Quase 60 dias após a ministra Rosa Weber se aposentar do Supremo Tribunal Federal (STF), tornando sua cadeira vacante, o presidente Luiz Inácio Lula da Silva anunciou o seu sucessor. Por meio de sua conta no X (antigo Twitter), Lula confirmou que Flávio Dino, até então ministro da Justiça de seu governo, será o indicado à vaga deixada por Weber. Lula ainda aproveitou a oportunidade para anunciar Paulo Gustavo Gonet Branco como seu indicado para a Procuradoria-Geral da República (PGR).

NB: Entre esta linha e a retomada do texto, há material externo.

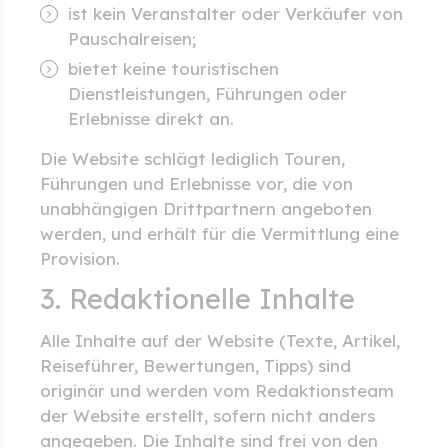
ist kein Veranstalter oder Verkäufer von
Pauschalreisen;
bietet keine touristischen
Dienstleistungen, Führungen oder
Erlebnisse direkt an.
Die Website schlägt lediglich Touren,
Führungen und Erlebnisse vor, die von
unabhängigen Drittpartnern angeboten
werden, und erhält für die Vermittlung eine
Provision.
3. Redaktionelle Inhalte
Alle Inhalte auf der Website (Texte, Artikel,
Reiseführer, Bewertungen, Tipps) sind
originär und werden vom Redaktionsteam
der Website erstellt, sofern nicht anders
angegeben. Die Inhalte sind frei von den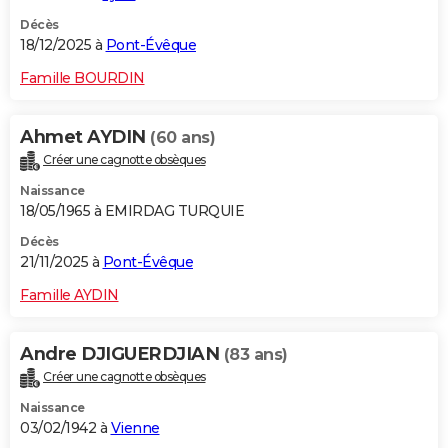
Décès
18/12/2025 à
Pont-Évêque
Famille BOURDIN
Ahmet AYDIN
(60 ans)
Créer une cagnotte obsèques
Naissance
18/05/1965 à EMIRDAG TURQUIE
Décès
21/11/2025 à
Pont-Évêque
Famille AYDIN
Andre DJIGUERDJIAN
(83 ans)
Créer une cagnotte obsèques
Naissance
03/02/1942 à
Vienne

Ambas as indicações precisam ainda serem aprovadas pelo Senado para que sejam efetivadas. Os indicados irão passar por uma sabatina na Comissão de Constituição e Justiça (CCJ), que também vota as indicações. Os nomes têm que ser aprovados, ainda, pelo plenário do Senado com pelo menos metade dos votos.
O pior ministro
Uma pesquisa feita pelo instituto Atlas durante os dias 20 e 25 de setembro revelou que a pasta mais impopular do governo Lula seria a de Segurança Pública, que está subordinada ao ministro da Justiça Flávio Dino. Em onze meses de gestão, Dino se tornou a figura do governo Lula mais criticada na internet, refletindo o choque entre as expectativas que o conjunto da população tem de um governo popular com a política tipicamente direitista de um ex-juiz do PSB.
A repercussão negativa de Flávio Dino já começou antes mesmo de Lula tomar posse. No dia 21 de dezembro, quando já havia sido anunciado como futuro ministro, Flávio Dino apresentou, em entrevista coletiva, o nome do coronel da Polícia Militar de São Paulo Nivaldo Cesar Restivo para comandar as políticas penais do Ministério de Justiça de São Paulo. Cesar Restivo era ninguém menos que o comandante da operação que resultou no Massacre do Carandiru, em 1992, quando 111 detentos foram executados, segundo os números oficiais. Dias antes, Dino já havia anunciado Edmar Camata, um apoiador da Operação Lava Jato, como o próximo diretor-geral da Polícia Rodoviária Federal, desistindo, logo em seguida, após as críticas que recebeu.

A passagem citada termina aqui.